- [Information]
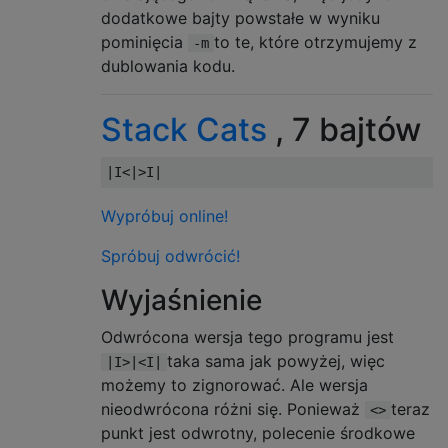
dodatkowe bajty powstałe w wyniku
pominięcia
to te, które otrzymujemy z
-m
dublowania kodu.
Stack Cats
, 7 bajtów
Wypróbuj online!
Spróbuj odwrócić!
Wyjaśnienie
Odwrócona wersja tego programu jest
taka sama jak powyżej, więc
|I>|<I|
możemy to zignorować. Ale wersja
nieodwrócona różni się. Ponieważ
teraz
<>
punkt jest odwrotny, polecenie środkowe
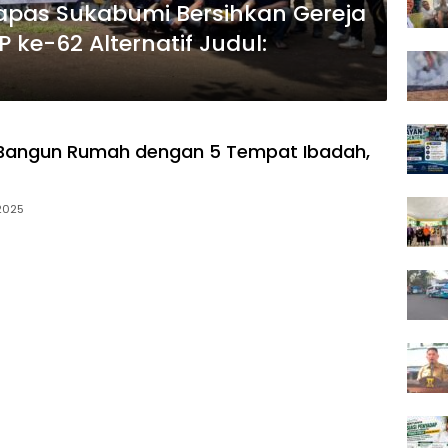
 Lapas Sukabumi Bersihkan Gereja
Oikumene di Momen HBP ke-62 Alternatif Judul:
 Bangun Rumah dengan 5 Tempat Ibadah,
 2025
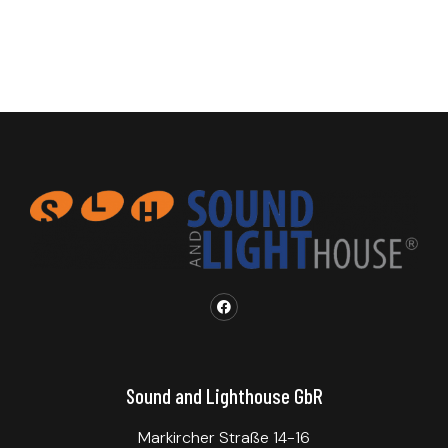
Sound and Lighthouse GbR
Markircher Straße 14-16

- [What is expected]
Reproduce exactly, with no pictures, the lines above from the one holding "Odwrócona wersja tego programu jest" to the one holding "Oikumene di Momen", inclusive.

- [Result of this task]
Odwrócona wersja tego programu jest
taka sama jak powyżej, więc
|I>|<I|
możemy to zignorować. Ale wersja
nieodwrócona różni się. Ponieważ
teraz
<>
punkt jest odwrotny, polecenie środkowe
 Lapas Sukabumi Bersihkan Gereja
Oikumene di Momen HBP ke-62 Alternatif Judul:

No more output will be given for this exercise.